# [Action item]
Locate, in the data below, the line that contains "MAREI Member Directory (831, 439)" and the line that contains "Membership Card (832, 130)"; reproduce exactly those two lines and every line between them, nothing more.

# [Exercise data]
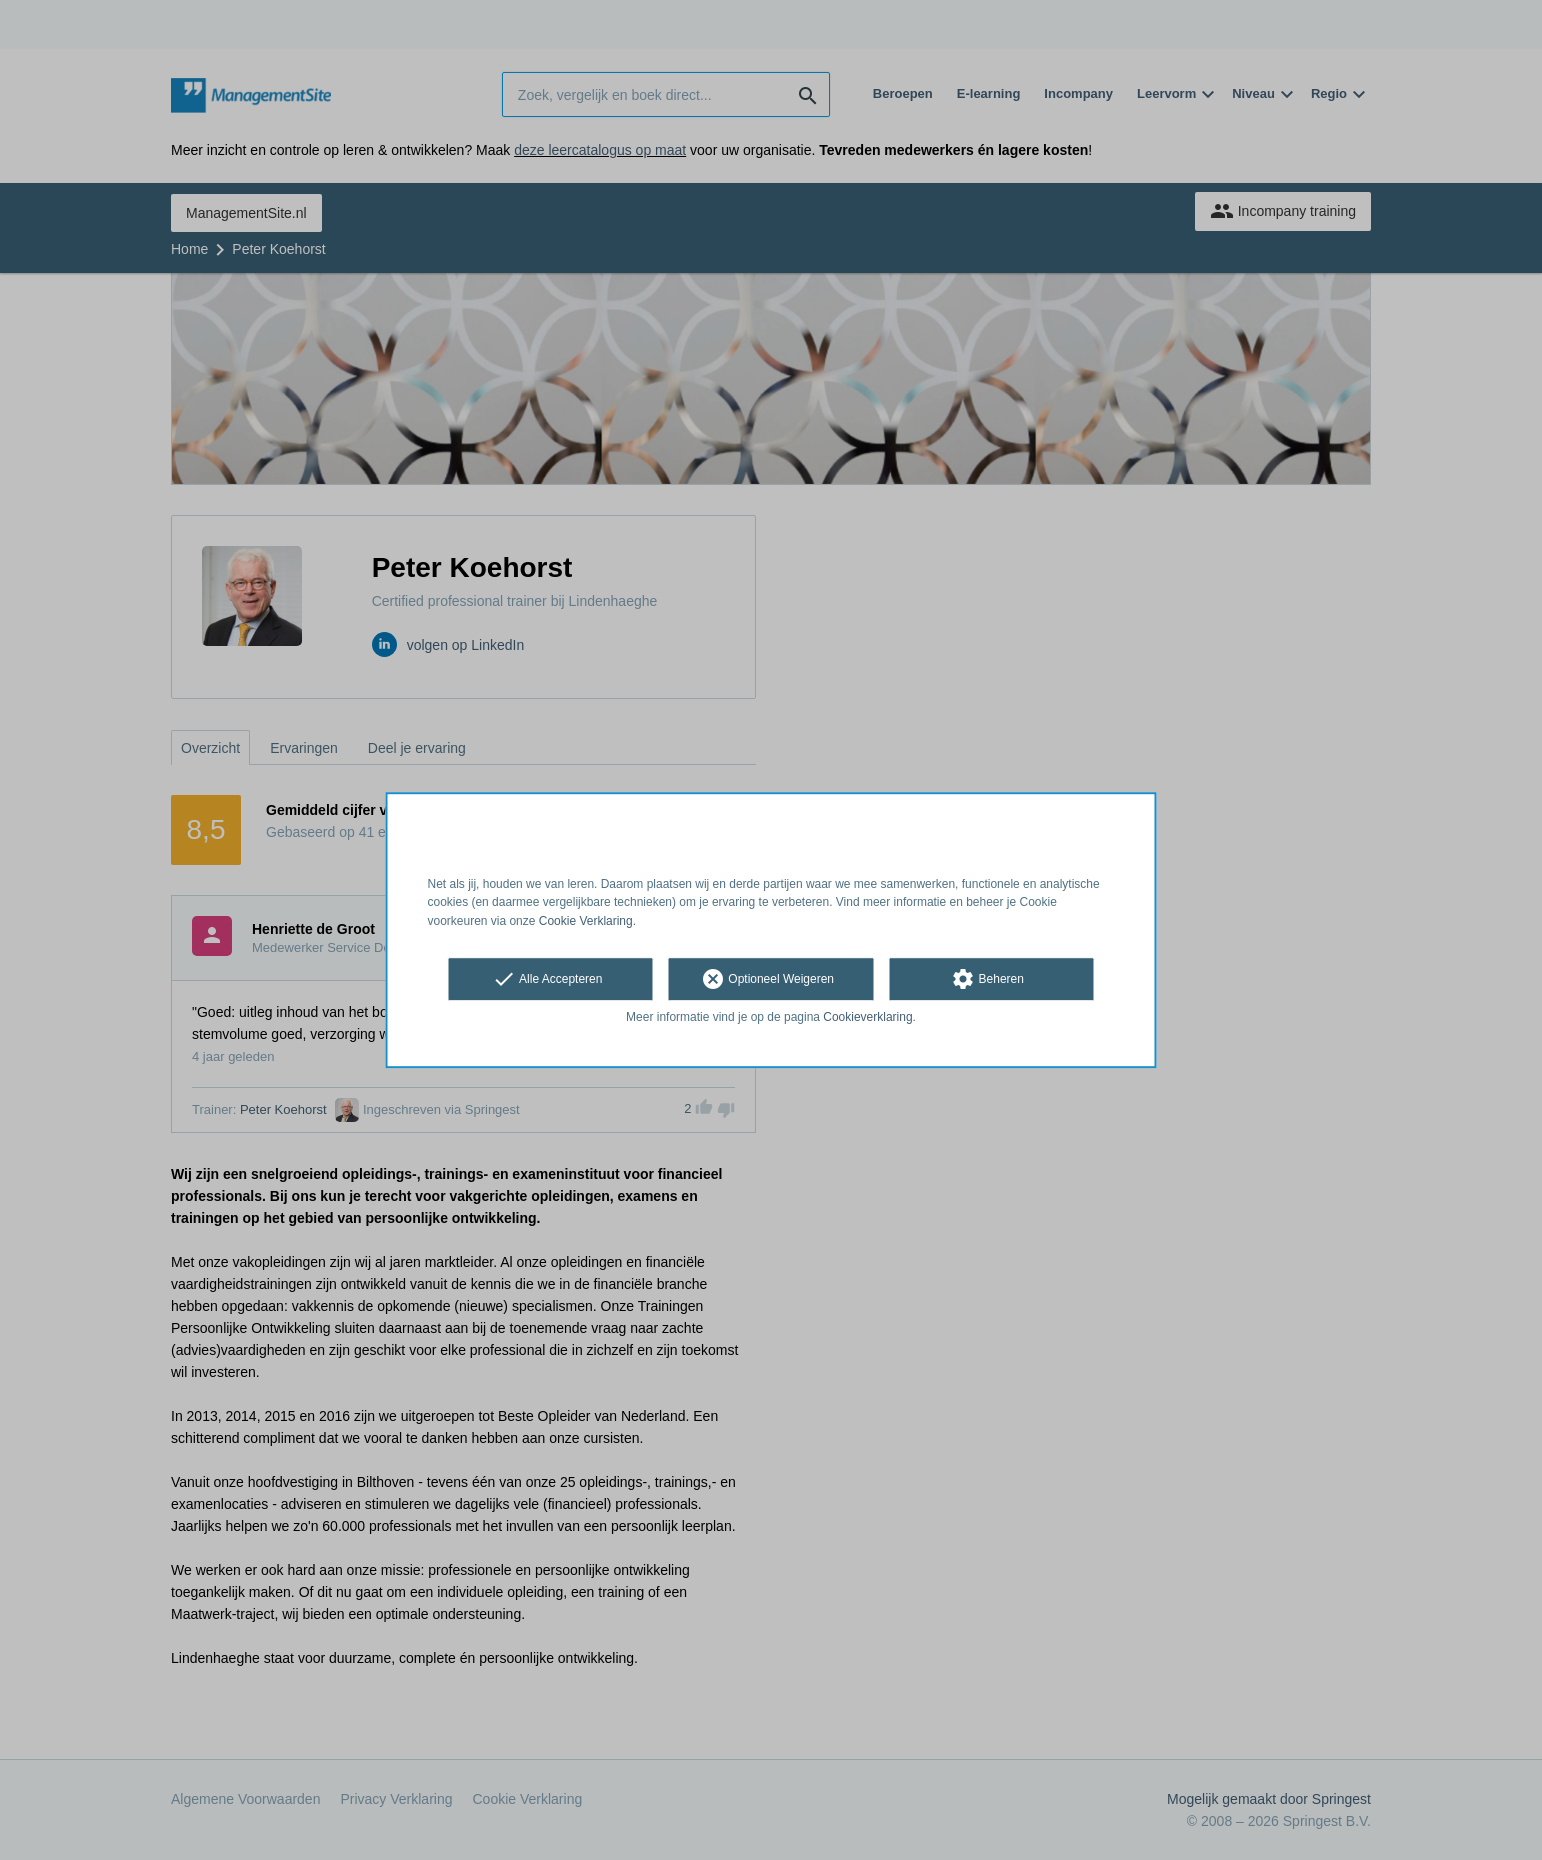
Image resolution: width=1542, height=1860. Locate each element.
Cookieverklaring (867, 1017)
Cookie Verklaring (586, 921)
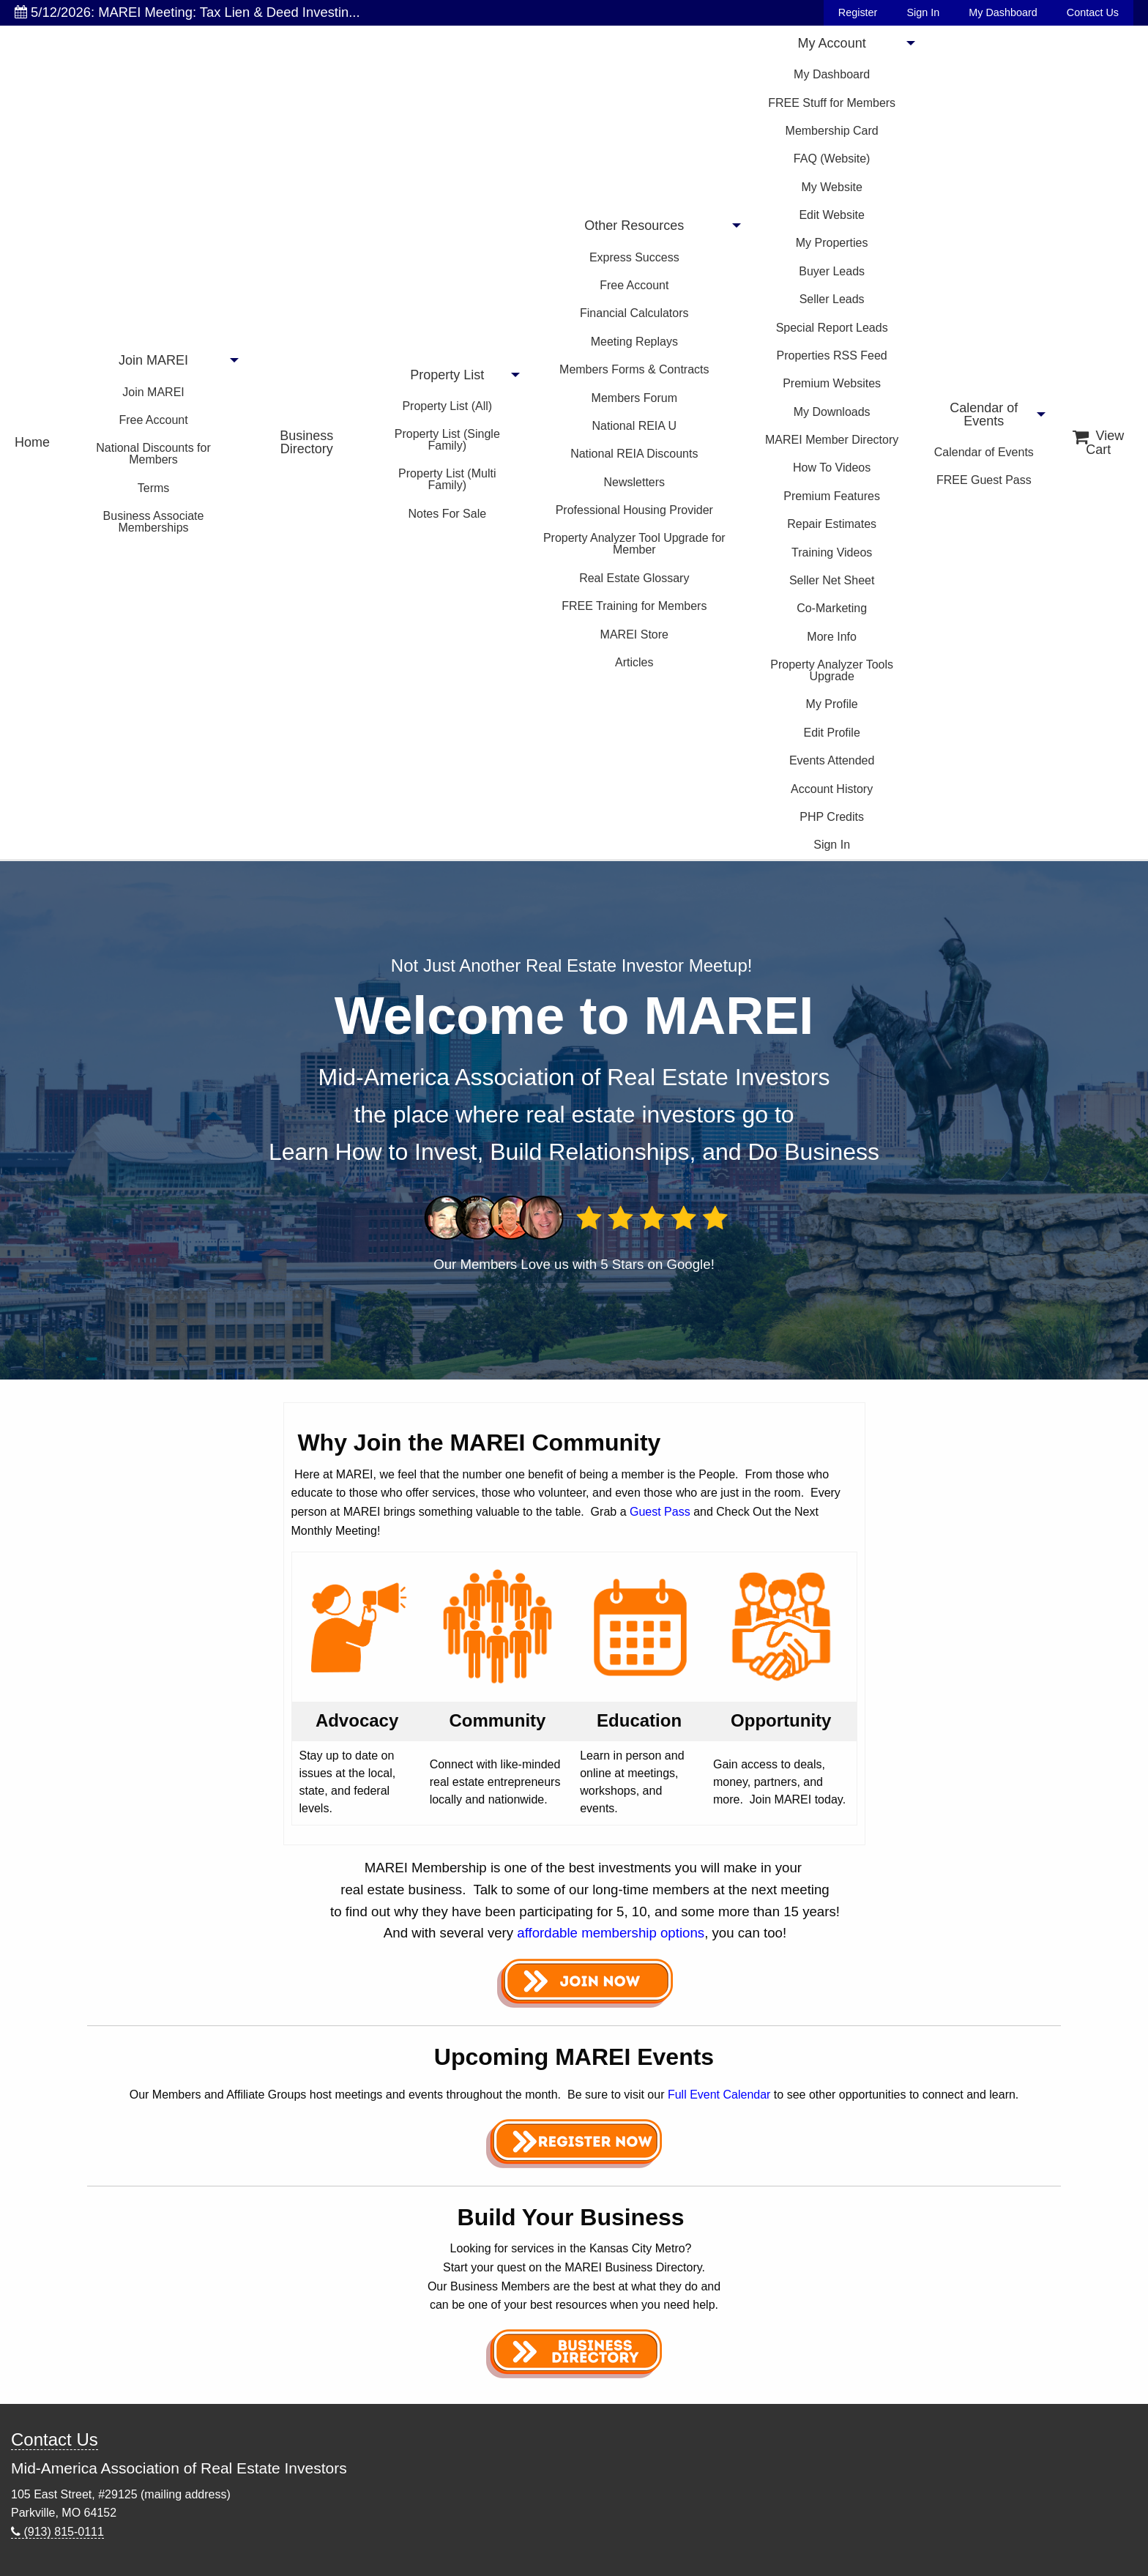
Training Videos (831, 552)
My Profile (832, 704)
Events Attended (832, 760)
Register (858, 12)
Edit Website (832, 215)
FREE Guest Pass (984, 480)
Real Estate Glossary (634, 578)
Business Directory (306, 442)
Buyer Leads (832, 271)
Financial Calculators (634, 313)
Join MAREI (153, 360)
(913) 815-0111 (57, 2531)
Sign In (922, 12)
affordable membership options (610, 1932)
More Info (832, 636)
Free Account (153, 420)
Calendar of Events (984, 414)
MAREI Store (634, 634)
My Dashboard (1003, 12)
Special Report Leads (832, 327)
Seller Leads (832, 299)
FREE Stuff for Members (831, 103)
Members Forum (634, 398)
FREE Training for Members (634, 606)
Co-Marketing (832, 608)
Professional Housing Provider (634, 510)
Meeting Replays (634, 341)
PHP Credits (832, 817)
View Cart (1098, 442)
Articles (634, 662)
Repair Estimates (831, 524)
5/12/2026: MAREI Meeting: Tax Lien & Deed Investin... (187, 12)
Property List (447, 375)
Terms (154, 488)
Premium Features (831, 496)
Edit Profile (831, 732)
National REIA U (634, 426)
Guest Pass (660, 1511)
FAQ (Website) (832, 158)
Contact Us (1093, 12)
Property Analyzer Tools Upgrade (831, 670)
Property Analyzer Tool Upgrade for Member (634, 544)
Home (32, 442)
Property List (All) (447, 406)
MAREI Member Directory (831, 439)
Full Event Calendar (719, 2094)
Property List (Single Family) (447, 440)
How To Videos (832, 467)
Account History (832, 789)
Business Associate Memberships (153, 522)
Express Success (634, 257)
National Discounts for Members (153, 454)
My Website (832, 187)
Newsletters (635, 482)
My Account (832, 43)
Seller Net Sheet (832, 580)
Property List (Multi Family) (447, 479)
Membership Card (832, 130)
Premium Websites (832, 383)
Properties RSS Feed (832, 355)
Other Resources (634, 225)
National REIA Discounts (634, 453)
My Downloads (832, 412)
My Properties (832, 243)
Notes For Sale (447, 513)
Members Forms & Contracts (634, 369)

# [Exercise solution]
MAREI Member Directory (831, 439)
Full Event Calendar (719, 2094)
Property List (Single Family) (447, 440)
How To Videos (832, 467)
Account History (832, 789)
Business Associate Memberships (153, 522)
Express Success (634, 257)
National Discounts for Members (153, 454)
My Website (832, 187)
Newsletters (635, 482)
My Account (832, 43)
Seller Net Sheet (832, 580)
Property List (Multi Family) (447, 479)
Membership Card (832, 130)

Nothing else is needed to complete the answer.